Exercise goal
Report how many lines of the entries below contain the word "login", and nothing more.

The data

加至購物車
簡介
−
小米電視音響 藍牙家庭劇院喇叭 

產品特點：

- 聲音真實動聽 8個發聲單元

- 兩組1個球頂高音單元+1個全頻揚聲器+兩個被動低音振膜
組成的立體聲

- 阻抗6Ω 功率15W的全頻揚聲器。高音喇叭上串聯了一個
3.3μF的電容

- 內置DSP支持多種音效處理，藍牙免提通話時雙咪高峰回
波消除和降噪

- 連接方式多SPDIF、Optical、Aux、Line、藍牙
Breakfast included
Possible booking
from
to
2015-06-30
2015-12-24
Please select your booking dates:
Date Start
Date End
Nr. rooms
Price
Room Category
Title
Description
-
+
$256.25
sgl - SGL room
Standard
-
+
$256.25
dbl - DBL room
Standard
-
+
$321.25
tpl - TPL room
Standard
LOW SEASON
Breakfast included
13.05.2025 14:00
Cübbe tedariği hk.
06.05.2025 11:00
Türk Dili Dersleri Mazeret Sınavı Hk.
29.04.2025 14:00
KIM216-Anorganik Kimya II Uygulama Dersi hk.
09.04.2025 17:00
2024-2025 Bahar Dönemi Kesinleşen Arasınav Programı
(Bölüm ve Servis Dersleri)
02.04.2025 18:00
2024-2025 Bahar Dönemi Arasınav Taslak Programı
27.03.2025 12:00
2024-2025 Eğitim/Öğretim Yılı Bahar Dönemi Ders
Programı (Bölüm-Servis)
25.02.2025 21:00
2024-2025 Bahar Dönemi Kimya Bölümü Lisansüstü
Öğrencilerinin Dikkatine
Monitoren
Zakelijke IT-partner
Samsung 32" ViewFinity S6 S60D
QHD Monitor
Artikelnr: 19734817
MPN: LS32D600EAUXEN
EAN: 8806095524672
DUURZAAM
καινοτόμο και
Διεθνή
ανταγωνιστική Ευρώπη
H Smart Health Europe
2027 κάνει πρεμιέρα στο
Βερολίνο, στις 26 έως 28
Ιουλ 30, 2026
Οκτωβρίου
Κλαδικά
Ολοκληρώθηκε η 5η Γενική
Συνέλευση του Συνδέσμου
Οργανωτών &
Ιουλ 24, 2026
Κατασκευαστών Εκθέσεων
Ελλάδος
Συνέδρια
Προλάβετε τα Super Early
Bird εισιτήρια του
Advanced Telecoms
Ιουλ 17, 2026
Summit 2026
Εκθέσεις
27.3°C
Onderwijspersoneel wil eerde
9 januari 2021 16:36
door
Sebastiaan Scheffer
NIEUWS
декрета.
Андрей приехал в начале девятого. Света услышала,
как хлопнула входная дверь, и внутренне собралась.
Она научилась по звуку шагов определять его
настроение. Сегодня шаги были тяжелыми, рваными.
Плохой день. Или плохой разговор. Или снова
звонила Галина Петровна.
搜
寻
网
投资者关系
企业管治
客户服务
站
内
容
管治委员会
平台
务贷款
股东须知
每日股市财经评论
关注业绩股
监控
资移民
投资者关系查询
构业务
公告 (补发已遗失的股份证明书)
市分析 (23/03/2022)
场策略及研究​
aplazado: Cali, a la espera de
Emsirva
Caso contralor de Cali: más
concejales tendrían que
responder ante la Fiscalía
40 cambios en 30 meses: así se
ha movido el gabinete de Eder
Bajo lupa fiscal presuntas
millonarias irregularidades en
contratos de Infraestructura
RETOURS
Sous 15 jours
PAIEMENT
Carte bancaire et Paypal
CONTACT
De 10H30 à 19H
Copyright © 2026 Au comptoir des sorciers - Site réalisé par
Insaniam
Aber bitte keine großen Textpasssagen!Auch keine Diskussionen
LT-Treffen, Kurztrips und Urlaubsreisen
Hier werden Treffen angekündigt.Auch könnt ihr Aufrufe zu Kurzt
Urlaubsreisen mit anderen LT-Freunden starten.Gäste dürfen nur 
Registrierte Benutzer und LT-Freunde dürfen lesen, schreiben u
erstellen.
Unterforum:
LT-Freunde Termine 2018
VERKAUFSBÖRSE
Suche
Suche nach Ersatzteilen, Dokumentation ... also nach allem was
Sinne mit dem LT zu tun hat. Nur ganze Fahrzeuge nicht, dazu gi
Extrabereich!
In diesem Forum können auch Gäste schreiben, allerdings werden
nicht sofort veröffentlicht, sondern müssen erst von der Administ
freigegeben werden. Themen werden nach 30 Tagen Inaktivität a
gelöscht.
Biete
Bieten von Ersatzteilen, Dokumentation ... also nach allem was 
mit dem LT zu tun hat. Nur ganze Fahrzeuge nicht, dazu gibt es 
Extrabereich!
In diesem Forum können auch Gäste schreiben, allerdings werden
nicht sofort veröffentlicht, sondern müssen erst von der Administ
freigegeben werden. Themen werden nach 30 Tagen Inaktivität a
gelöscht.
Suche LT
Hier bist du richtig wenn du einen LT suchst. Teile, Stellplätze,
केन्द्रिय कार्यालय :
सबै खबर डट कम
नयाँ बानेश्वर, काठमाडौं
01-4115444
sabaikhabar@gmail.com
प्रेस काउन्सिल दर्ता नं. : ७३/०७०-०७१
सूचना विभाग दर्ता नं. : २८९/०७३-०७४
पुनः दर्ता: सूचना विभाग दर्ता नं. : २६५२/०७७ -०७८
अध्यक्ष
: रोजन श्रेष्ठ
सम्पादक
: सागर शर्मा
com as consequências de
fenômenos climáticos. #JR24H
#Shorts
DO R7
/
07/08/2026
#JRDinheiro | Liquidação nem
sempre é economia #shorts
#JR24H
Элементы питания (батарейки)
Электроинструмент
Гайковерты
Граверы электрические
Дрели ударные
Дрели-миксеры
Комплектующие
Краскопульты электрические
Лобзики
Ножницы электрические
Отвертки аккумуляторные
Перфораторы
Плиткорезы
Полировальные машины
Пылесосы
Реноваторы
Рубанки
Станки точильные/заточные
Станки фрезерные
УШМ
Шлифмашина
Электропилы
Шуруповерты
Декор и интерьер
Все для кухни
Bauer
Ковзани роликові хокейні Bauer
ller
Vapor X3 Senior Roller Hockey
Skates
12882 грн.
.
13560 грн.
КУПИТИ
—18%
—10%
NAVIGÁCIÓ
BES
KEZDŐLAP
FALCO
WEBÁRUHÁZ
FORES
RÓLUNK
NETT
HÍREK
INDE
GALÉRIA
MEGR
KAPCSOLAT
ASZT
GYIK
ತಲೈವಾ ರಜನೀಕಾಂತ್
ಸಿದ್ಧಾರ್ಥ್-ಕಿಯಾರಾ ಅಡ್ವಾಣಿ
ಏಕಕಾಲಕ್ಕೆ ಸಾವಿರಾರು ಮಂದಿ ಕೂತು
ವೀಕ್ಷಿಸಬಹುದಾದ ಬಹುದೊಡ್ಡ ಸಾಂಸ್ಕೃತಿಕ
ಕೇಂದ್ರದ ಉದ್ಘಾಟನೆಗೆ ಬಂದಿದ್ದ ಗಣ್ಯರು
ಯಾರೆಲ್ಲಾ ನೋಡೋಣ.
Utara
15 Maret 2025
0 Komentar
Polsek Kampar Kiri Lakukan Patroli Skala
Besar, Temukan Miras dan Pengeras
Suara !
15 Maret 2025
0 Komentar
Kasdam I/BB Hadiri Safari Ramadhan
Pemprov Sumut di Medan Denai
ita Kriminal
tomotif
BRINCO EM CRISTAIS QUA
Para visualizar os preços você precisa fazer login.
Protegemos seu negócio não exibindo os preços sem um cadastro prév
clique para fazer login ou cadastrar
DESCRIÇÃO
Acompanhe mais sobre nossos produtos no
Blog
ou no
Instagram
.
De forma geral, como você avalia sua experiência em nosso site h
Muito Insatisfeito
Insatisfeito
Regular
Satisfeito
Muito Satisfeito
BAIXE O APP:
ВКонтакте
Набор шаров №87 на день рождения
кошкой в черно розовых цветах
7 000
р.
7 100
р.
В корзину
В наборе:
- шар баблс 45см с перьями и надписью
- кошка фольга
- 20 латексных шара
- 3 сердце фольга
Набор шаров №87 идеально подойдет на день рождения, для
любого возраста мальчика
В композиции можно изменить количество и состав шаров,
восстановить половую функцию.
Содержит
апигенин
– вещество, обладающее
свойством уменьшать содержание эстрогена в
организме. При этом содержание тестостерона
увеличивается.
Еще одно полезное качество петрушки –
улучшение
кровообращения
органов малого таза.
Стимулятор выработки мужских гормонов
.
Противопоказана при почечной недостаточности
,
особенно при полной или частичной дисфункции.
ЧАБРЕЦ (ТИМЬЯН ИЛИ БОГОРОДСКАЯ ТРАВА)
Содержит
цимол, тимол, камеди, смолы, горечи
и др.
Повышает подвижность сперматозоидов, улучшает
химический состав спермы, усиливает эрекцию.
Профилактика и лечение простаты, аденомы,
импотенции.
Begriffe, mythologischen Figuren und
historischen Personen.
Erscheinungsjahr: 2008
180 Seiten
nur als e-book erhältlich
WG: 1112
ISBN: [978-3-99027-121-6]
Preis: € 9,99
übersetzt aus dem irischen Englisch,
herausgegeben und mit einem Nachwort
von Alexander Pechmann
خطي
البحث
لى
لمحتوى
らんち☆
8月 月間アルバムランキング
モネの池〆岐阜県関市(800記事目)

Solution to this problem
2